▶ **Data for this exercise**:
********

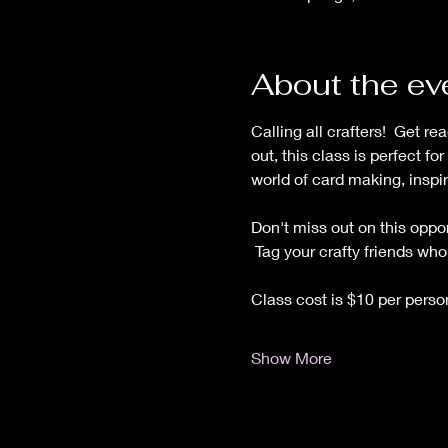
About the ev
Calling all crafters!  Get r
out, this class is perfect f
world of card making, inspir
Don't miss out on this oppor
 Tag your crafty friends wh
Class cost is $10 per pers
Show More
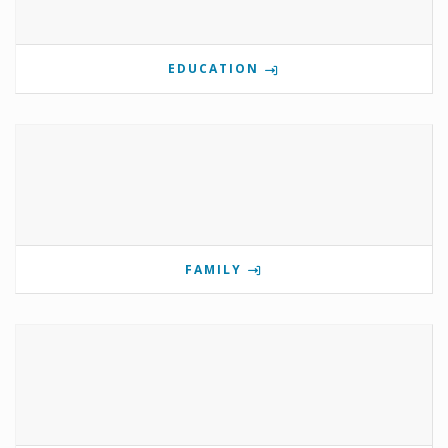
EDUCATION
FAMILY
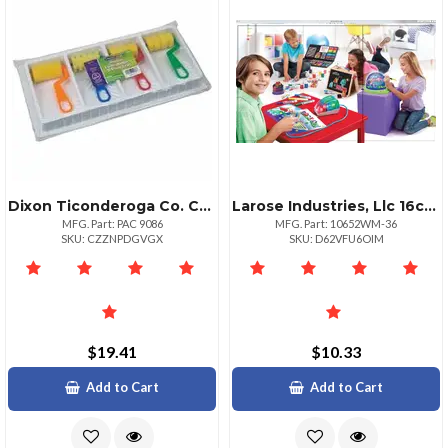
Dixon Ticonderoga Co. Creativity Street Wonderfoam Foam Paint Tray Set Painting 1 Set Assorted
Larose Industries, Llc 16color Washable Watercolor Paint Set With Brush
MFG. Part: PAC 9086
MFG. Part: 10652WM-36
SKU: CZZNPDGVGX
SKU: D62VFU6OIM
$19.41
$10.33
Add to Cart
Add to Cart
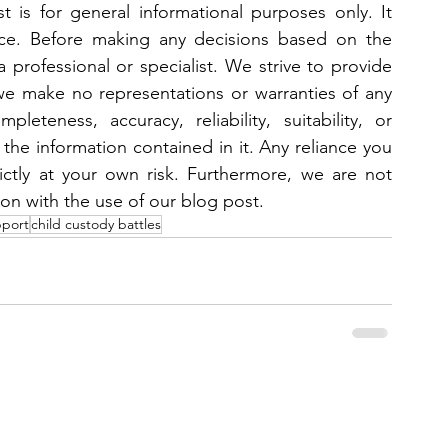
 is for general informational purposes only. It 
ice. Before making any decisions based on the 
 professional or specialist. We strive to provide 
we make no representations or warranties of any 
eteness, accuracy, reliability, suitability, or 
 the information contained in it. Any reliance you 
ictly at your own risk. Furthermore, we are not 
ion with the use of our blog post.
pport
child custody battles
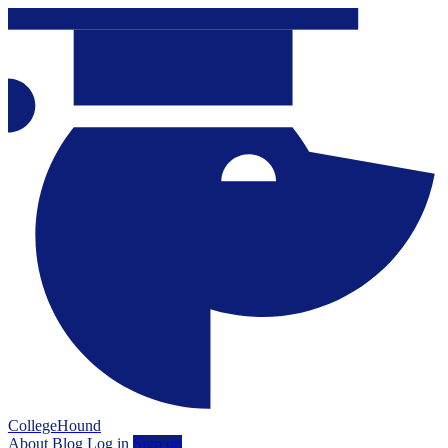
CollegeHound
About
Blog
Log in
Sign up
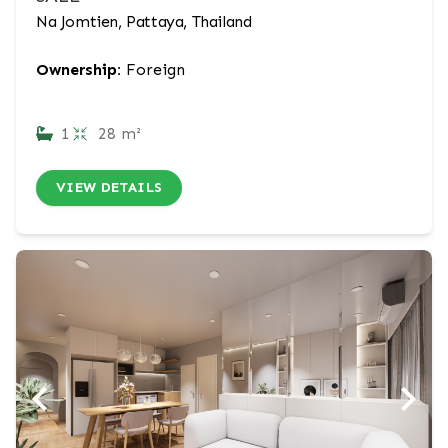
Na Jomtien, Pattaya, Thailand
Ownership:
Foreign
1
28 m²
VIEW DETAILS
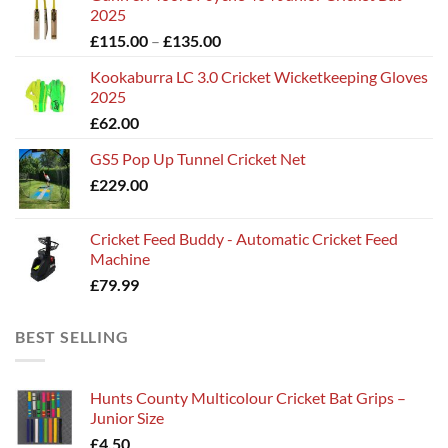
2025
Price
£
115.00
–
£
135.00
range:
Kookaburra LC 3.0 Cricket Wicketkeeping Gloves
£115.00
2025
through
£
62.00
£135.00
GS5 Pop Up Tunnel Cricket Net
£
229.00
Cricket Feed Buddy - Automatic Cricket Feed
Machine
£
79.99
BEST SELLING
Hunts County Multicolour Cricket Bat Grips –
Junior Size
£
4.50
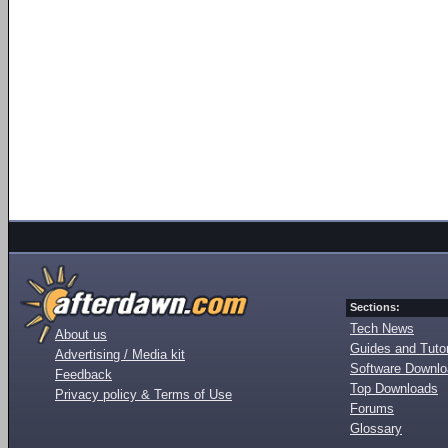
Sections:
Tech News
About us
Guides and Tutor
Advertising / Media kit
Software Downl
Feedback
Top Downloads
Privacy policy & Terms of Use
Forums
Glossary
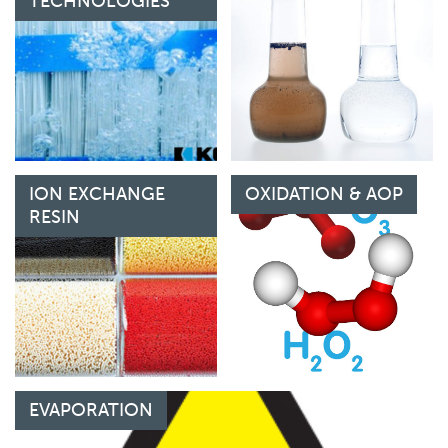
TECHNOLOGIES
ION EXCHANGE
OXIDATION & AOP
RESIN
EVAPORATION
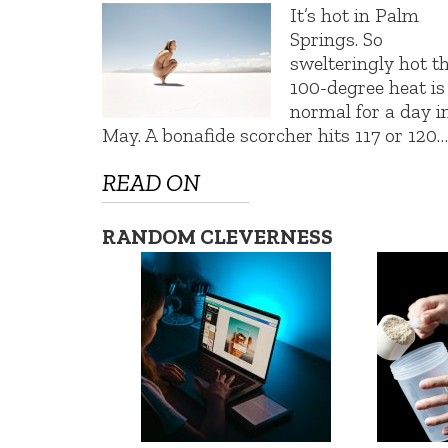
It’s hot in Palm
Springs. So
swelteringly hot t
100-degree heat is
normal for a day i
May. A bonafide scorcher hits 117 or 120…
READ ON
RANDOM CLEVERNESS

********

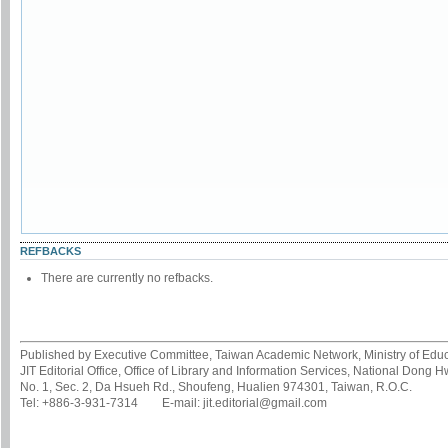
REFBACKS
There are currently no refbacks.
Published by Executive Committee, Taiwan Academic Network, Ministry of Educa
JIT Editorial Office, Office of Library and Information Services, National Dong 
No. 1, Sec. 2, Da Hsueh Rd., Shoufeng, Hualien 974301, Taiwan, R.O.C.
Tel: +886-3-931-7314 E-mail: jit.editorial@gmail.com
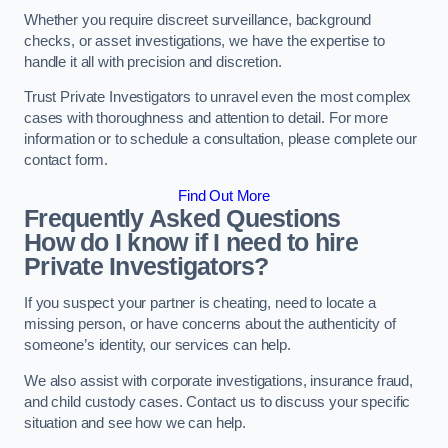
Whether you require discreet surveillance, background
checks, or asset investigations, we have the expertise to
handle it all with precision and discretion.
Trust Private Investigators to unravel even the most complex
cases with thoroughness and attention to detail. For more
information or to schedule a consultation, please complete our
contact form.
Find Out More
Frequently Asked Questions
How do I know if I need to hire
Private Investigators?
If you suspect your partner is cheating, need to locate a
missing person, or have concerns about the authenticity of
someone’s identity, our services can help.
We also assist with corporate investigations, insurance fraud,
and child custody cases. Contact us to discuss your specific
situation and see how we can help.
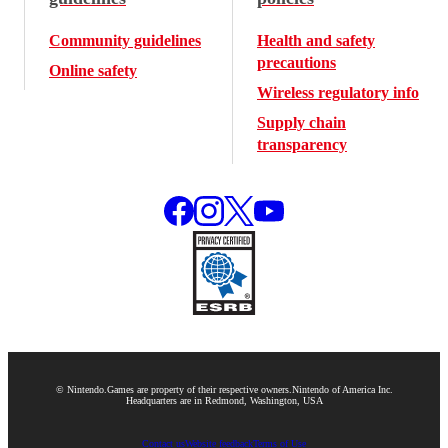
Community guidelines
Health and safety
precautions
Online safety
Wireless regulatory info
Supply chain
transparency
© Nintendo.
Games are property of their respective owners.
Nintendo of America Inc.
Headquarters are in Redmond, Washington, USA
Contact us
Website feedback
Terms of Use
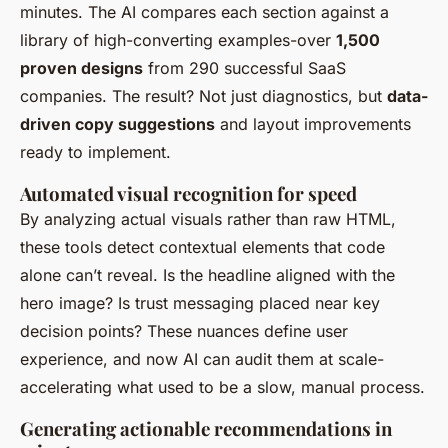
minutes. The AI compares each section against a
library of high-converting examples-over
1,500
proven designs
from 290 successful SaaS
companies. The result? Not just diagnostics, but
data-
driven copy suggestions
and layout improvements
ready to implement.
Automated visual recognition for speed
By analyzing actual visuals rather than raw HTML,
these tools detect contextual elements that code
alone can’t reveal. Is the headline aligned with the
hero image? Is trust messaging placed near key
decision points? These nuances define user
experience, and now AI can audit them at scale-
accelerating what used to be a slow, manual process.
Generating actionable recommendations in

********

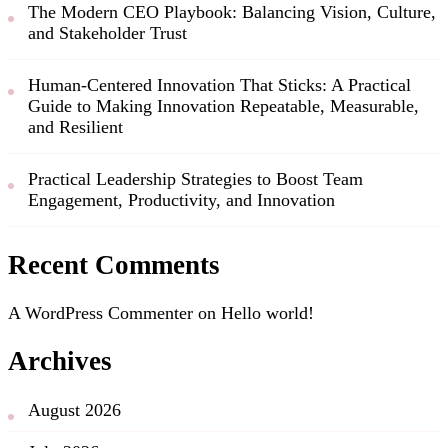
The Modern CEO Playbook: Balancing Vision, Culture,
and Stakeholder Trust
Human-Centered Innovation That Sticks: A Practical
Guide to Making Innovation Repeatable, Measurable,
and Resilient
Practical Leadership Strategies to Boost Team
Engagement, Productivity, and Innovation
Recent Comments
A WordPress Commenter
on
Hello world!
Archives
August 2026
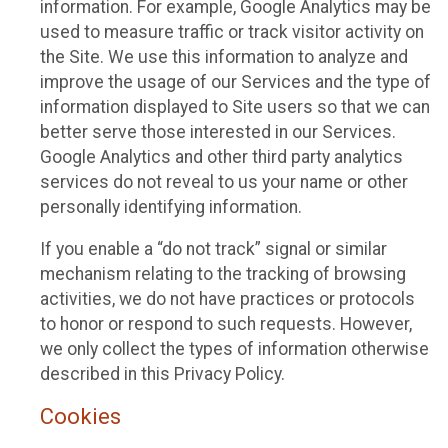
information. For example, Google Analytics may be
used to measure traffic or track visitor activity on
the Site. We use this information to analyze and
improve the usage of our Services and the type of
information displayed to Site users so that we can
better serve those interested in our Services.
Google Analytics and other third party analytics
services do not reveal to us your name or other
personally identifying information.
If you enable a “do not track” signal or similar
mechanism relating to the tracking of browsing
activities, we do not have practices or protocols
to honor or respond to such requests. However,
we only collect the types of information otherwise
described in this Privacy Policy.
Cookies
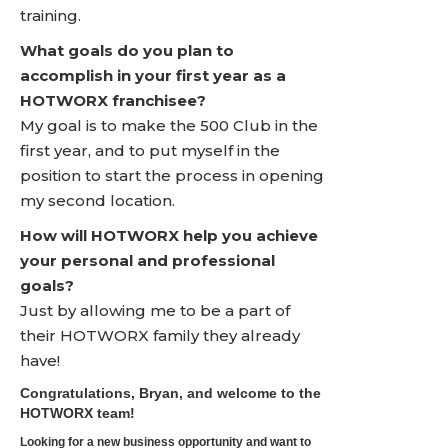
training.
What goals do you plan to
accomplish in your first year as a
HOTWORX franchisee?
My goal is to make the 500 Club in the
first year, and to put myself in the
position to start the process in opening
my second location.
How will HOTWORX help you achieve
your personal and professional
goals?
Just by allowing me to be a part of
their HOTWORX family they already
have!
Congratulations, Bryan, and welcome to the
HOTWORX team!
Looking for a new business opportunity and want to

********

▶ **Problem**:
Word for word, restate the lines above from the one with "OXIDATION & AOP" through the one with "RANDOM CLEVERNESS", keeping both ends and dropping the pictures.

▶ **Result for this task**:
OXIDATION & AOP
RESIN
EVAPORATION
It’s hot in Palm
Springs. So
swelteringly hot t
100-degree heat is
normal for a day i
May. A bonafide scorcher hits 117 or 120…
READ ON
RANDOM CLEVERNESS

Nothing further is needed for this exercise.